Proceeding now on the sidewalk past the flagpole you come to two Stars of David in the back row. These are the Unger/Ungar brothers. G-15-21/22 They immigrated to the USA from Hungary in 1922 as children and it seems they ended up with different spellings of their last name when they came through Ellis Island. This caused some pain for the Graves Registration people as they tried to figure out that they were in fact brothers.




Walking in from there to your right front, you come to G-8-34 William Nellis - fighter pilot and namesake of Nellis Air Force Base outside Las Vegas. Directly behind him you see G-7-34 the grave of Robert Young, a black soldier murdered by the Waffen SS in the village of Wereth, Belgium along with 10 others during the Battle of the Bulge. 7 of the 11 are buried here.

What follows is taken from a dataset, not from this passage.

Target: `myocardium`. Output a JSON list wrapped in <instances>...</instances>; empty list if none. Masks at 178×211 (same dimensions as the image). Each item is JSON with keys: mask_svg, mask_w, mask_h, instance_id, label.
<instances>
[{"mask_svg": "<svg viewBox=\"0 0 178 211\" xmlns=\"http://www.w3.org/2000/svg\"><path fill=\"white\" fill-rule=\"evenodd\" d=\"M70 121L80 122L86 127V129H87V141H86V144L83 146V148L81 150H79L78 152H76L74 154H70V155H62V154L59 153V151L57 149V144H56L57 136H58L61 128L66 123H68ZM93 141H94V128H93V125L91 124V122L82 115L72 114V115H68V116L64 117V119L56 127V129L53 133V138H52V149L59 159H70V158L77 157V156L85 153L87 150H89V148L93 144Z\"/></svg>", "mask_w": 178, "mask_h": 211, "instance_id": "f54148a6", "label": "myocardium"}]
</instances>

Going from there to your right front, you come to G-3-46 Eric F. Wood. The headstone states 17 Dec 44 as the date of death but we have good reason to believe he waged guerilla warfare behind German lines and died on 22 Jan 45. He earned the DSC, Silver Star, Bronze Star and is the only American soldier in WW2 to be awarded the Belgian Order of Leopold in Gold - their equivalent to our Medal of Honor.

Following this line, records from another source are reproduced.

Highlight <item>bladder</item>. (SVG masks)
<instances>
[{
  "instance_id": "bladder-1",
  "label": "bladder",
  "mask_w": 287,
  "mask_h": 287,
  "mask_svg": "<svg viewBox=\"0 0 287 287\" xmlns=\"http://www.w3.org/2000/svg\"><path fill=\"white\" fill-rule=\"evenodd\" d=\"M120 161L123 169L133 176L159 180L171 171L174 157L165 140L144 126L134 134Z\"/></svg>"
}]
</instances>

Walking straight ahead in E plot, you find E-14-42/44/48. You notice they all died on 16 Dec 44 and wonder did their ship go down that day and if so why are they so far inland? They died in fact along with 296 other Allied servicemen in the Rex Theater in Antwerp watching a movie when it was hit by a German V-2 rocket fired from Holland as one of the opening salvos of the battle of the Bulge.






If you proceed now back to the center walkway you come to E-15-3 Francis Clifford. He was the only soldier to die on11 Sept 44 in the liberation of the Berwinne Valley - the beautiful view one sees from the outlook at the top of the cemetery. For the locals 11 September is considered their libration day. From the look out one can also see the bell tower, of the Netherlands American Cemetery in Margraten.



Going back up the sidewalk you come to C-13-3 the grave of Carl Genther - a medical officer who is believed to be the first to die when shot by a young Waffen SS soldier in what came to be known in the history of the Battle of the Bulge as the Malmedy Massacre. The SS murdered 86 unarmed US prisoners of war in cold blood at cross-roads in Baunez near Malmedy. Twenty-one of them are buried here in Henri-Chapelle.



To the left front of his grave, you see C-11-2 James Stewart another of the 11 Black soldiers from the Wereth massacre, which happened the same day not many miles away from Baugnez.



A bit further up you see C-6-4 the grave of Leroy Adams from the 2nd Ranger Battalion of Point du Hoc fame on 6 June at Normandy. There are 13 Rangers in the cemetery most of whom died 7/8 Dec 44 in the Hürtgen Forest taking Hill 400 which was the key terrain from which the Germans field artillery was controlled that caused so many casualties in the bloody fighting in the Siegfried Line fighting just to the east of here. Total US casualties in the fighting there from all causes, KIA, WIA, accidents, etc were 140.000. Compare this to the more famous Battle of the Bulge with 79.000 Almost 70% of the soldiers buried here are from that campaign.



Proceeding now to your right front, you come to A plot and in the last row we find A-18­25 the gravesite of our third Medal of Honor Francis X. McGraw.


Moving back towards the Angel of Peace you will notice at A-10-6 John Frankish - one of two civilian war correspondents in the cemetery.



This completes your walk among our heroes.